After power cycling, it did, and so did the generic kernel.
So then I built a -current kernel without crd0 and pcic[01]. It
FOund the baord. And it was able to correctly configure zp0. But
I still couldn't get things to work. On closer examination, there
seems to be something wrong with the routing table entry: there
was no entry at all for zp0, and I couldn't find a way to put one
in. In /etc/sysconfig, I did effectively:
ifconfig lp0 192.109.197.159 192.109.197.137
ifconfig zp0 192.109.197.159
This had the strange effect that no entry at all for zp0 appeared
in the routing table. I don't understand this: at the other end
(freebie) I had an almost completely symmetrical configuration,
which worked with no problems. I still don't know what happened
here, but I'll take a look once I clean up the backlog that this
marathon has caused.
So I removed lp0 from /etc/sysconfig and rebooted. Now the
routing tables looked OK, but it still didn't work. OK, I've got
RG-58, what links do I need? Where's the man page for zp?
Nowhere. I played around with the links and found that link1 will
do the trick: it works. Not very fast, but it works. The hard
disk on this machine seems to be the slowest I've every come
across. ftp'ing a 67 MB file gave me a throughput of about 220
kB/s when copying to disk, about 750 kB/s when copying to
/dev/null. By comparison, the same file ftp'd to (IDE) disk on
freebie at 860 kB/s, and to /dev/null at 940 kB/s. The error rate
might explain some of this: on freebie, netstat -in shows:
Name Mtu Network Address Ipkts Ierrs Opkts Oerrs Coll
ep0 1500 <Link> 00.a0.24.37.0d.2b 3042959 1 3470819 1 0
ep0 1500 192.109.197 192.109.197.137 3042959 1 3470819 1 0
By contrast, on papillon (the notebook), I have:
zp0 1500 <Link> 00.60.97.40.fb.e1 221769 198 52256 3 0
zp0 1500 192.109.197 192.109.197.159 221769 198 52256 3 0
The morals of the story
-----------------------
1. We obviously need to look at the pccard stuff a lot more
carefully. The documentation needs to mention this. In fact, we
need documentation. I'll see what I can put together.
2. We probably need to document the vagaries of "diagnostic" programs
such as the junk that 3Com supplies. You'd think 3Com would be
interested, too. After all, I can't be the only person to return
hardware because the accompanying software says it's defective.

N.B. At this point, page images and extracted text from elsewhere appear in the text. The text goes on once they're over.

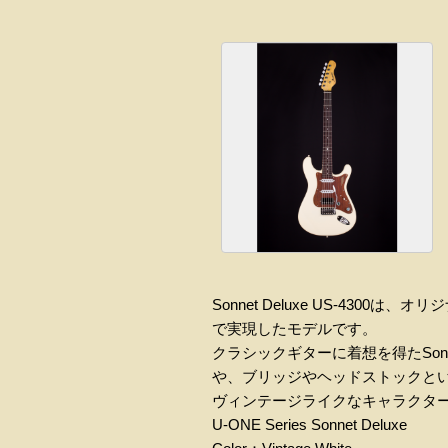
Sonnet Deluxe US-4300
は、オリジ
で実現したモデルです。
クラシックギターに着想を得た
Son
や、ブリッジやヘッドストックと
ヴィンテージライクなキャラクタ
U-ONE Series Sonnet Deluxe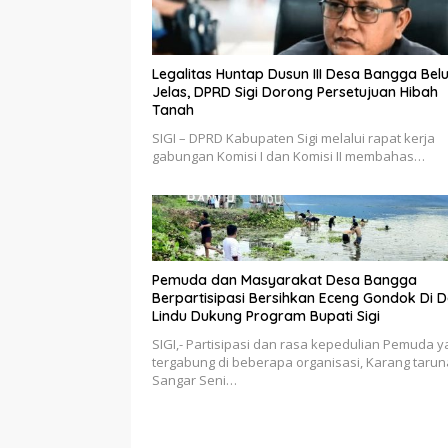
Legalitas Huntap Dusun III Desa Bangga Bel
Jelas, DPRD Sigi Dorong Persetujuan Hibah
Tanah
SIGI – DPRD Kabupaten Sigi melalui rapat kerja
gabungan Komisi I dan Komisi II membahas…
Pemuda dan Masyarakat Desa Bangga
Berpartisipasi Bersihkan Eceng Gondok Di 
Lindu Dukung Program Bupati Sigi
SIGI,- Partisipasi dan rasa kepedulian Pemuda 
tergabung di beberapa organisasi, Karang tarun
Sangar Seni…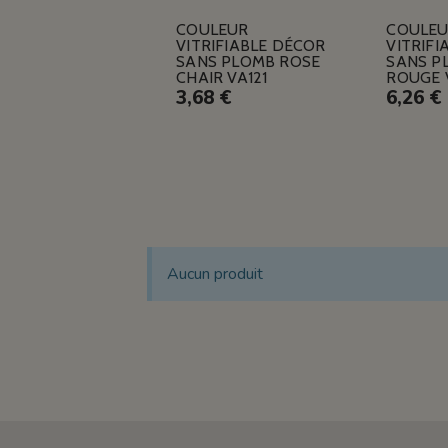
COULEUR
COULE
VITRIFIABLE DÉCOR
VITRIFI
SANS PLOMB ROSE
SANS P
CHAIR VA121
ROUGE 
3,68 €
6,26 €
Aucun produit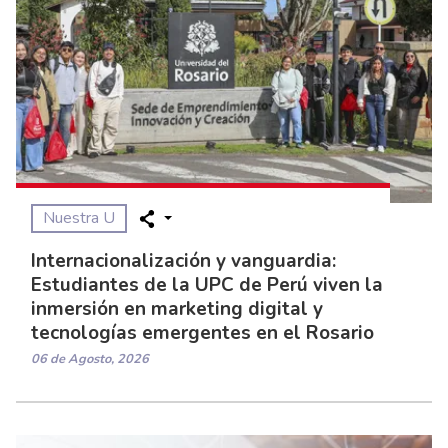
Nuestra U
Internacionalización y vanguardia:
Estudiantes de la UPC de Perú viven la
inmersión en marketing digital y
tecnologías emergentes en el Rosario
06 de Agosto, 2026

3. PCMCIA is obviously a good subject for the internals book we're
talking about writing.
4. It would be nice to have a general diagnostic utility for snooping
around in the PC hardware to see what's there and what isn't.

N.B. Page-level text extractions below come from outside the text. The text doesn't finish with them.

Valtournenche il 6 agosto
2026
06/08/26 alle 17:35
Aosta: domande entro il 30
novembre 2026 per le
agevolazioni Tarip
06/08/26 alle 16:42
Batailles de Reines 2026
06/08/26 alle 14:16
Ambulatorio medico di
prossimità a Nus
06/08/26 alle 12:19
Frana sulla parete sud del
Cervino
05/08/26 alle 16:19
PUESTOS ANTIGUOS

I'll think about writing one. If anybody has any ideas, I'd be
interested to hear of them.
5. The probe routines are probably not all they should be. I'd guess
that the 2.1-SNAP kernel got the board into a state where no
kernel could successfully probe it, and I had to power down to get
any improvement. This is partially documented in the kernel
config files, but it might be an idea to make it more prominent.
6. We need man pages for all the Ethernet drivers, even if they're
substantially clones. It would also be nice to have an overview
of what the ifconfig flags mean for the various drivers.